Output exactly, please, the lines of the records below from the one containing "Devoluciones y cambios (683, 762)" through the final line.

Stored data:
━━━━━━━━━━━━━━━━
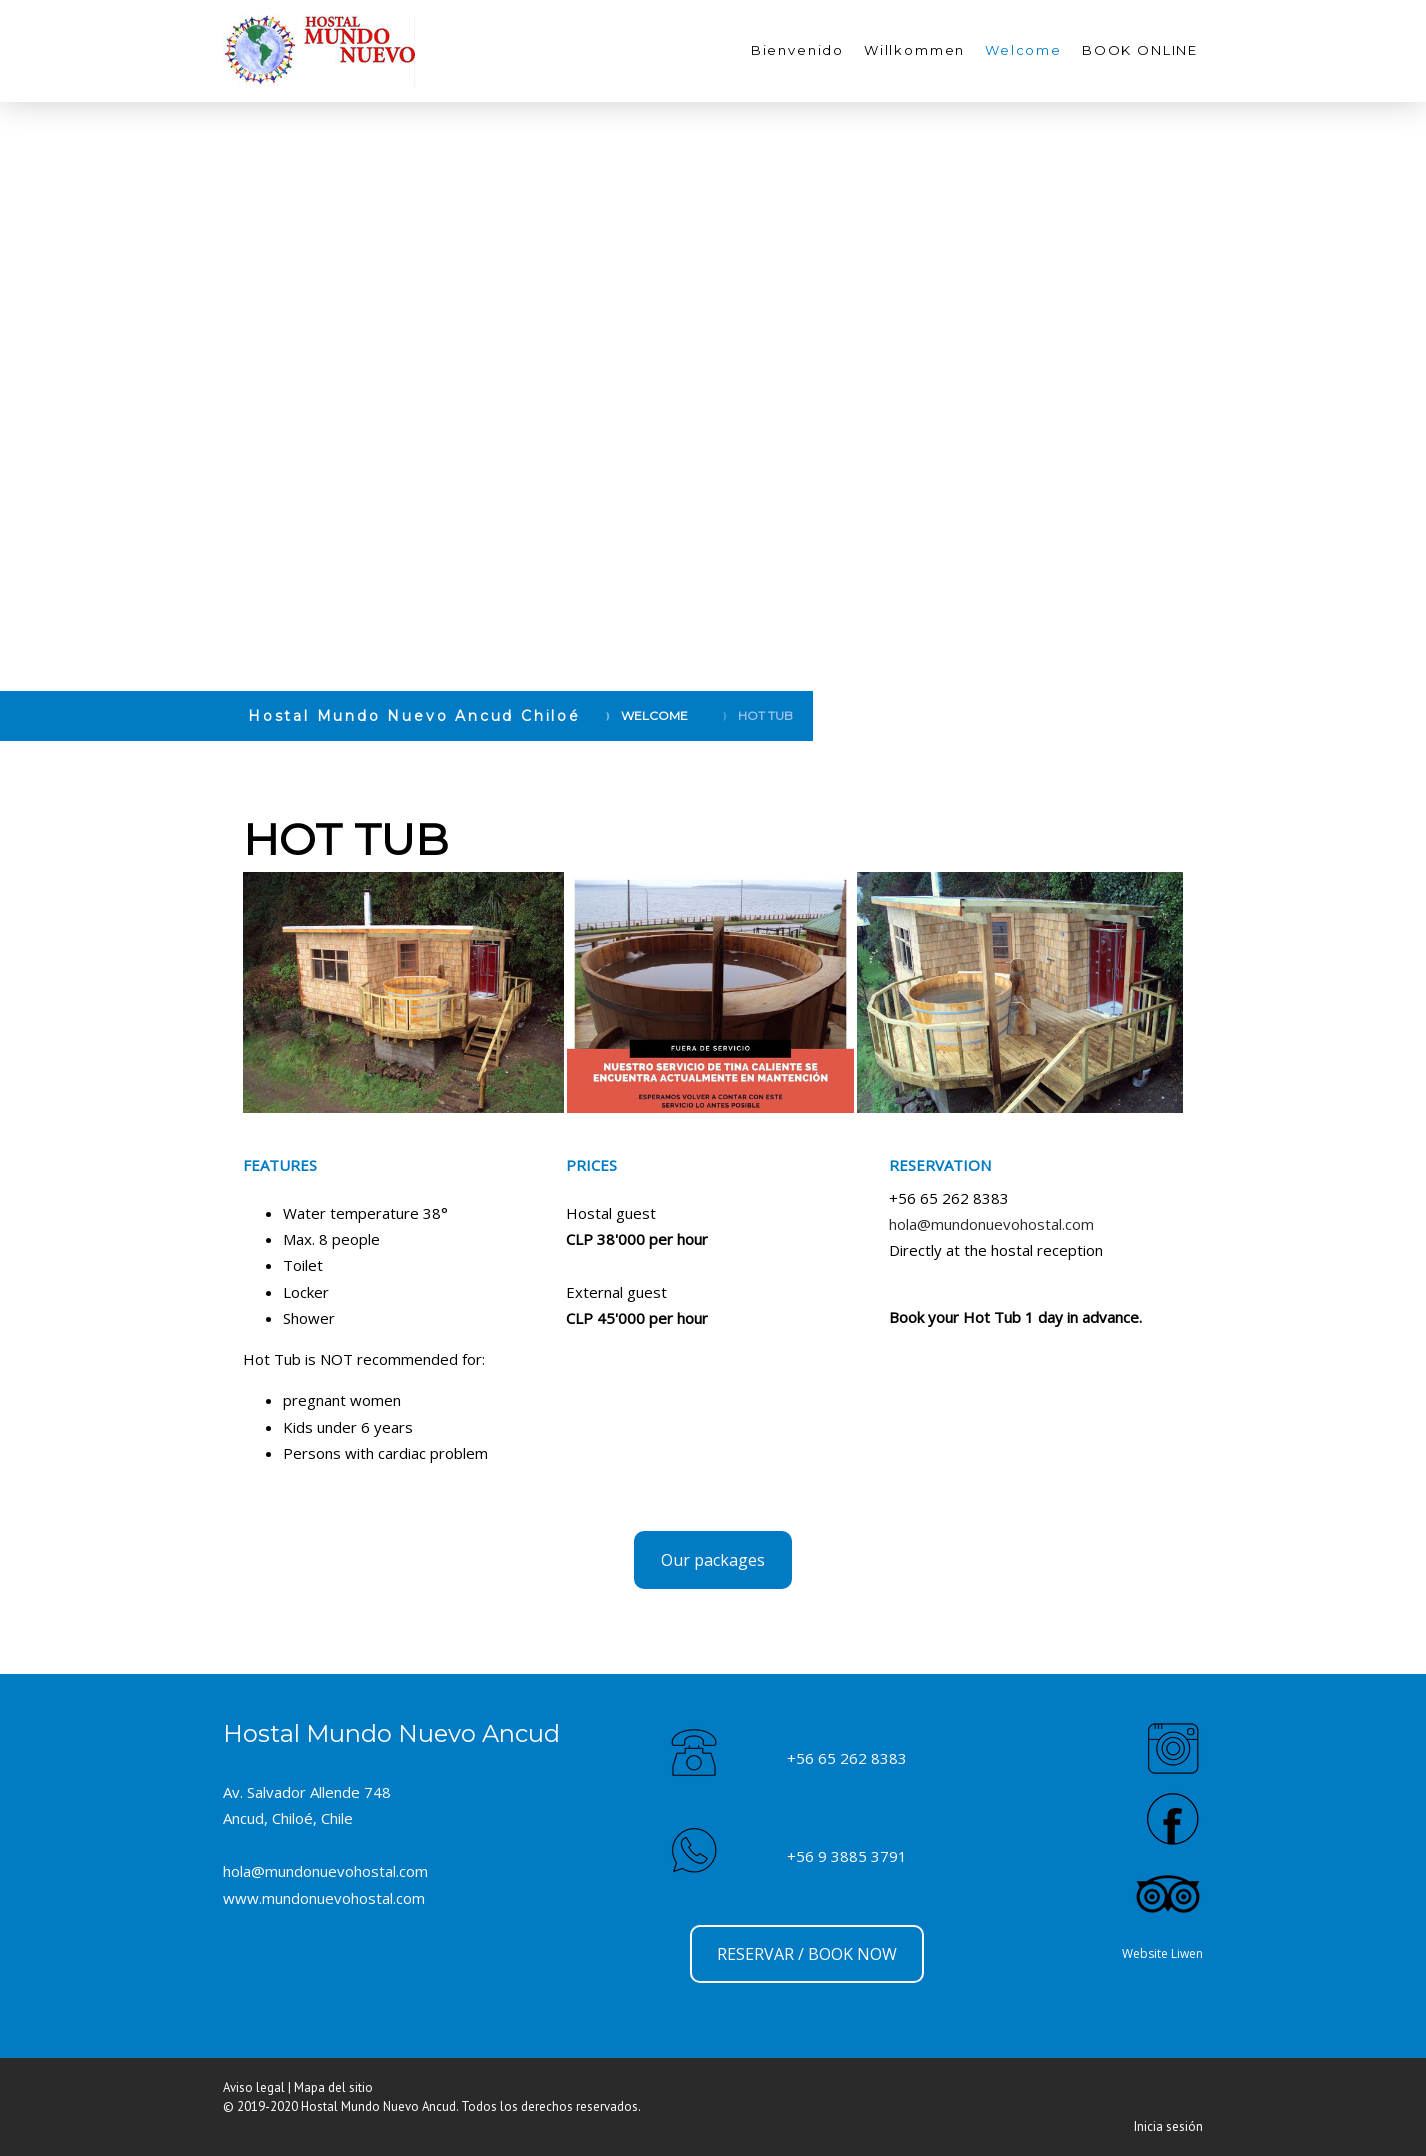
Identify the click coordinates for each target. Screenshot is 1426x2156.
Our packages (713, 1560)
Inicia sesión (1168, 2126)
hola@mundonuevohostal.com (991, 1224)
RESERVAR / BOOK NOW (807, 1954)
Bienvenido (797, 50)
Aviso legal (254, 2087)
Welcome (1023, 50)
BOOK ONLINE (1140, 50)
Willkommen (914, 50)
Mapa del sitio (333, 2087)
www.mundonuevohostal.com (324, 1898)
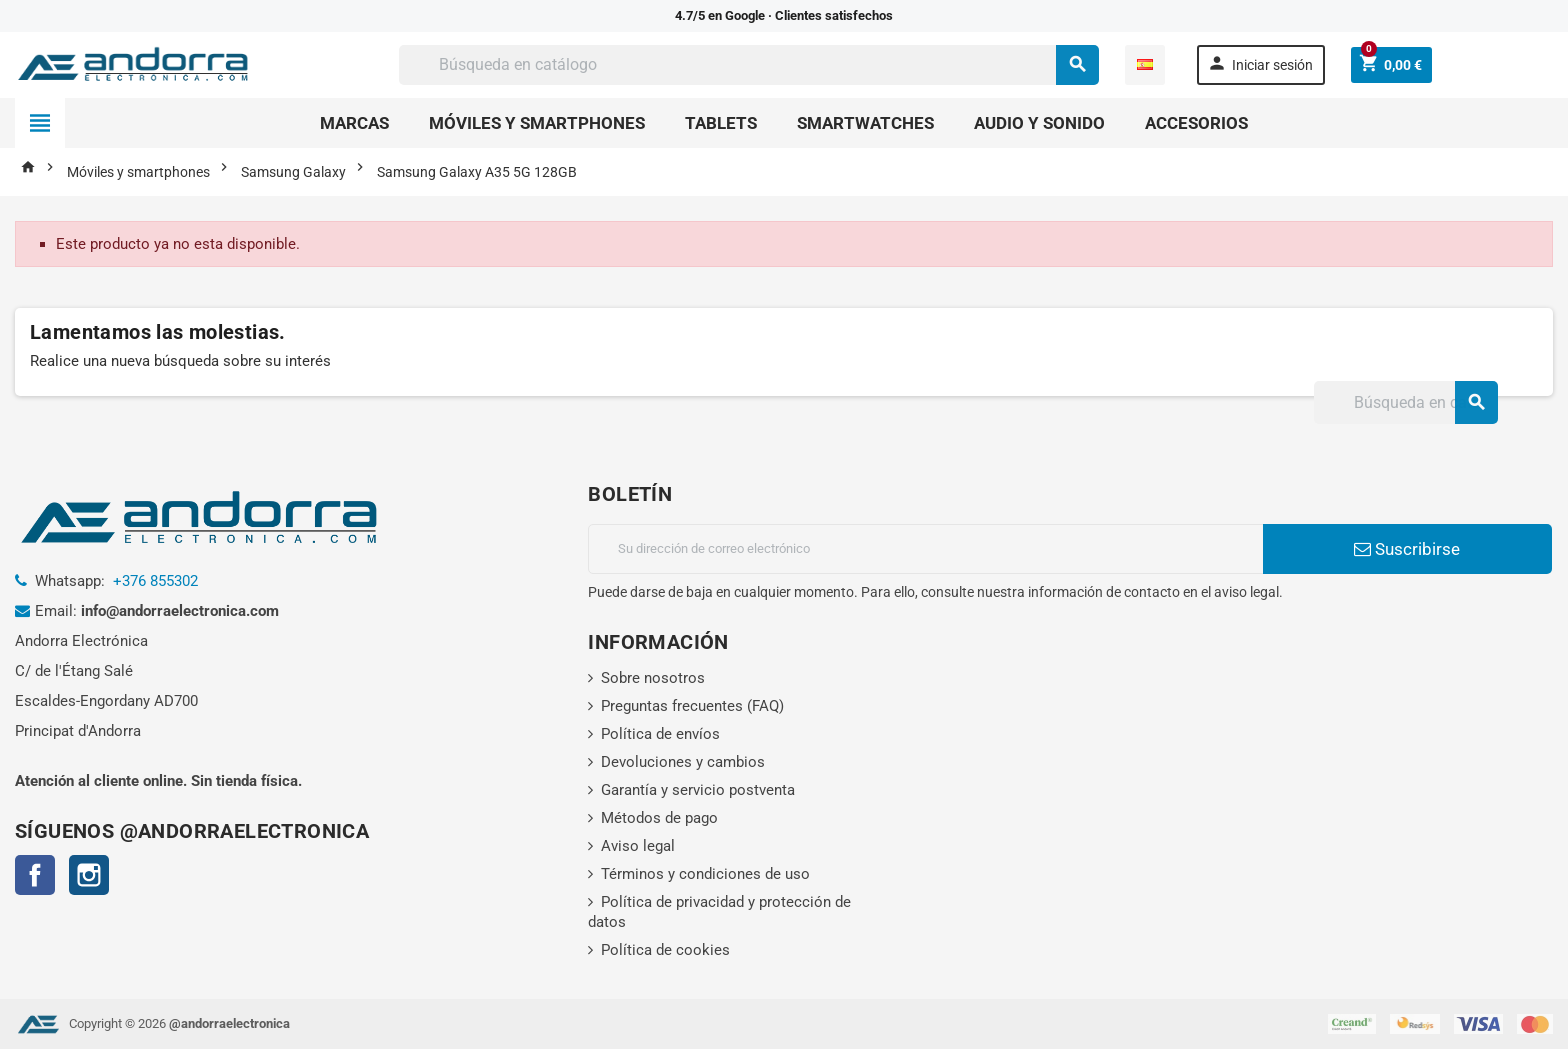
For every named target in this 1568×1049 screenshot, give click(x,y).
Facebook (35, 875)
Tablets (721, 123)
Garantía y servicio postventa (698, 790)
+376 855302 (155, 581)
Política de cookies (665, 950)
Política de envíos (660, 734)
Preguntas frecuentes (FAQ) (692, 706)
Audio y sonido (1039, 123)
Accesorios (1196, 123)
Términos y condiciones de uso (705, 874)
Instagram (89, 875)
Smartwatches (865, 123)
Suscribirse (1407, 549)
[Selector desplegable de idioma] (1145, 65)
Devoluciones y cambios (683, 762)
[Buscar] (749, 65)
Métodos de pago (659, 818)
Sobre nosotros (653, 678)
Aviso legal (638, 846)
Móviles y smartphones (537, 123)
━━━━━━━━━━━━━━━━
» FINAL ANSWER
Devoluciones y cambios (683, 762)
[Buscar] (749, 65)
Métodos de pago (659, 818)
Sobre nosotros (653, 678)
Aviso legal (638, 846)
Móviles y smartphones (537, 123)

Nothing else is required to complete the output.